== Segment start ==

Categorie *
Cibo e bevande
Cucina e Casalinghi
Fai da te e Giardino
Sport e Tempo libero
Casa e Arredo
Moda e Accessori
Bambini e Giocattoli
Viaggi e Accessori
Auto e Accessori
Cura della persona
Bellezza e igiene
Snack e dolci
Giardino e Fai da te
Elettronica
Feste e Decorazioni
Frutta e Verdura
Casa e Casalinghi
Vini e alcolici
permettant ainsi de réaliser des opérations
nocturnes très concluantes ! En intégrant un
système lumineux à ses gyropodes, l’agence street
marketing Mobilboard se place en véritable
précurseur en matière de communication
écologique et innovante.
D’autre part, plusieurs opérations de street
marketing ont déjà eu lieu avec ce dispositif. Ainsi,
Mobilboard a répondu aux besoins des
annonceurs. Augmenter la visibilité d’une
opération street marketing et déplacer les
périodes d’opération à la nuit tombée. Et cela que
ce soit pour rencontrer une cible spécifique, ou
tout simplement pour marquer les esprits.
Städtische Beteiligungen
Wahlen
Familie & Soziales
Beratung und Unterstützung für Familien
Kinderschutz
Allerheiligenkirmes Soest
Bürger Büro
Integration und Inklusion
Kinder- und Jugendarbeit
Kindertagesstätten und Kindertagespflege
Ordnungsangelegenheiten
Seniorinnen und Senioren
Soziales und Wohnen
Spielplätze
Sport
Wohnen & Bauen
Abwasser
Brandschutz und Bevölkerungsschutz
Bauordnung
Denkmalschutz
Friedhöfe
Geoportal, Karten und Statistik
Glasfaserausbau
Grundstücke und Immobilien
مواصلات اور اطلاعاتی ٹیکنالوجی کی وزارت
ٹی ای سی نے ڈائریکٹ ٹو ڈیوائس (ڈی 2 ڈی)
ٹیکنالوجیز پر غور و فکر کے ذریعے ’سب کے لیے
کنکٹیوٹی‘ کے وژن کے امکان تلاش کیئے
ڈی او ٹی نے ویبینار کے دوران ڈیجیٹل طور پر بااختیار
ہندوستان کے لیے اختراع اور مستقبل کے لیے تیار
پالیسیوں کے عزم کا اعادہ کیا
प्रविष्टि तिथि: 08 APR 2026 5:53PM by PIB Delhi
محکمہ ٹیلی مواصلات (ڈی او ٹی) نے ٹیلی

== Segment end ==

Using the records above, find and show each line with the string "Mobilboard".

#### [WRITTEN SOLUTION]
marketing Mobilboard se place en véritable
Mobilboard a répondu aux besoins des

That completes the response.